Stars: 3.5 out of 5
Length: 95 minutes
Release Date: June 19, 1981
Directed by: Hal Needham
Genre: Action / Comedy
“The Cannonball Run” is a raucous tale of several harebrained teams racing each other across the country for fame and fortune. There is not a serious scene to be found in this film, no moral lesson, no cinematic climax. There is no way to describe the plot because there is no true plot. The script is merely a set-up for unforgettable actors to have a riotous time on screen together.
The main characters are J.J. McClure (Burt Reynolds) and Victor (Dom DeLuise) who chose to masquerade as paramedics in the race to circumvent pesky traffic laws. The gorgeous Farrah Fawcett, played Pamela, enters the film when she is involved in a minor accident after the start of the race. She is a tree-hugging photographer who has traveled to protest the emissions-laden race with Arthur Foyt, a safety enforcement unit officer. J.J. and Victor pull over to offer assistance, but instead kidnap Pamela, who is kept in the Dodge ambulance under the guide of a patient. Dr. Van Helsing (Jack Elam), a creepy proctologist racing with the paramedic duo, keeps Pamela quiet with his oversized hypodermic needle. Whenever disaster strikes, Victor lapses into his alter ego, Captain Chaos.
Dean Martin and Sammy Davis Jr. are gamblers hiding from sharks by pretending to be priests, albeit horny ones driving a red Ferrari. They are J.J. and Victor’s prime competitors and, in one scene, manage to trick the ambulance duo to pull over for a blessing. When the ambulance stops, they jump out and slash its tires. J.J. and Victor counter by notifying police that two sex perverts are masquerading as priests in a Ferrari. Roger Moore is spoof character Seymor Goldfarb, a man who fancies himself to be the James Bond actor Roger Moore. Jackie Chan makes his appearance on the Hollywood screen as part of the Japanese racing team. Terry Bradshaw and Mel Tillis are a couple of boorish yokels driving a NASCAR stock car. Jamie Farr is a crazed billionaire sheik in a white Rolls-Royce. Lamborghini-driving Marcie (Adrienne Barbeau) and Jill (Tara Buckman) form a sexy duo whose clothes stretch tight in all the right places. They unzip their unitards, in defiance of the PG rating, to dazzle cops and avoid tickets. Peter Fonda even makes an appearance as the leader of a biker gang, resulting in a roadside rumble. Jackie Chan jumps in with his signature martial arts moves.
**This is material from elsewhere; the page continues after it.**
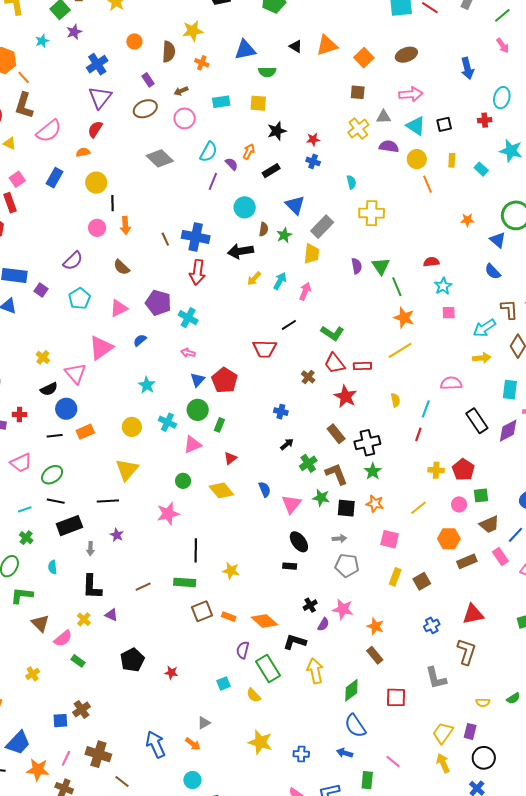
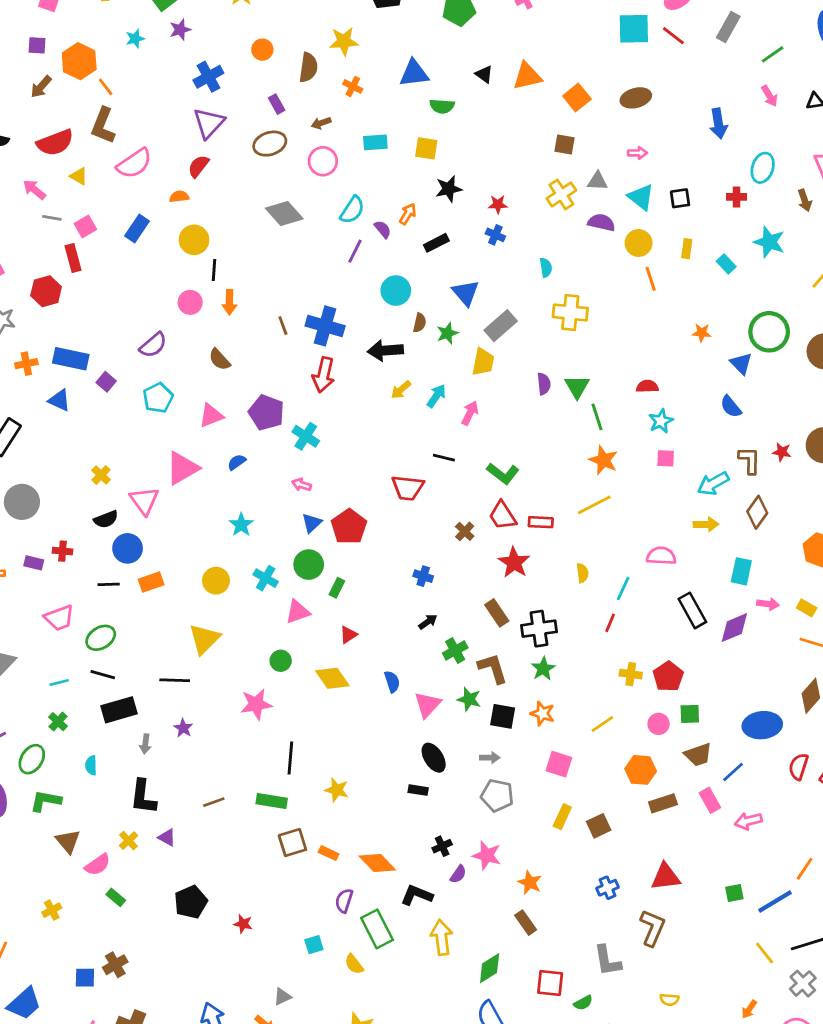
pink arrow: (411, 94) -> (637, 153), size x0.6
black line: (289, 325) -> (444, 458), turned 42
green semicircle: (513, 698) -> (583, 1003), moved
The movie is one uproarious scene after the next of each team either evading the cops or sabotaging each other. The vehicles reach the race’s end point at the same time, resulting in a foot race to the finish. Captain Chaos loses the race to Marcie. He is not upset because he is invigorated with a new goal to be Captain USA. Arthur Foyt shows up to lament the race’s effects on American travel, but pseudo-double agent Seymour Goldfarb sends him flying into the water via his car’s ejection seat. The best part of the film, however, is the series of bloopers shown after the credits.
The difference between the madcap comedies of today and those of the era of “The Cannonball Run” are the performers. Current box-office hits contain casts who have been largely typecast into the comedic genre, whereas the cast of “The Cannonball Run” is composed of robust, multi-layered performers who have earned their stripes in both drama and comedy. Practitioners of human emotion and masters of characterization, the cast of “The Cannonball Run” makes this film a classic. Each scene and dialogue is replete with witty nuances make the film enjoyable whether watching it for the first time or the 50th.
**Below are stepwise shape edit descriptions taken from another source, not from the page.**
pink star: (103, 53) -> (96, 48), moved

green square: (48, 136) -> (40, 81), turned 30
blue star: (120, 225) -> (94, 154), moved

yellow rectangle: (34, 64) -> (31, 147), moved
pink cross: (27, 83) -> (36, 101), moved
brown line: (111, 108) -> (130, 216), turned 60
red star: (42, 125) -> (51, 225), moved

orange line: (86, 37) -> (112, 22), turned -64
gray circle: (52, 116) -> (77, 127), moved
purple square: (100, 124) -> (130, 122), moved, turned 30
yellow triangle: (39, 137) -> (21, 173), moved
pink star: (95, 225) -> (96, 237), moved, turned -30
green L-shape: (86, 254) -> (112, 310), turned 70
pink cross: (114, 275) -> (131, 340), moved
Because they have earned their stripes in both comedy and drama, the actors are no longer trying to prove anything on screen. They are having fun portraying eccentric characters in a fast-paced action comedy. Done by any other cast, the plot would be ridiculous and the characters unbelievable. This all-star cast transforms a ludicrous plot and unbelievable characters into a hilarious adventure with eccentric characters that keep the viewer laughing. In fact, without the cast, “The Cannonball Run” would have been a certain flop, difficult for director Hal Needham to recover from.
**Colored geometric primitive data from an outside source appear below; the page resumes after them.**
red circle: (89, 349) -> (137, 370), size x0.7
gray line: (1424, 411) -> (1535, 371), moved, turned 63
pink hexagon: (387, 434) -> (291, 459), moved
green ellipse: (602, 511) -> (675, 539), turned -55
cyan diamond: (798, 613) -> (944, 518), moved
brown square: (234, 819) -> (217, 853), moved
The film’s outlandish, downright bizarre plot is hard to follow and full of holes, but no matter. The celebrated cast lifts the film far above its bizarre plot and unremarkable dialogue. “The Cannonball Run” is a montage of racial stereotypes, sexual humor, gags and a Who’s Who of American pop culture spoofing their most famous roles. This movie isn’t for the elite film critic to analyze and categorize. Instead, it’s a guilty pleasure for fans of funny Americana. It’s a movie made for popcorn and friends, not film school or art appreciation.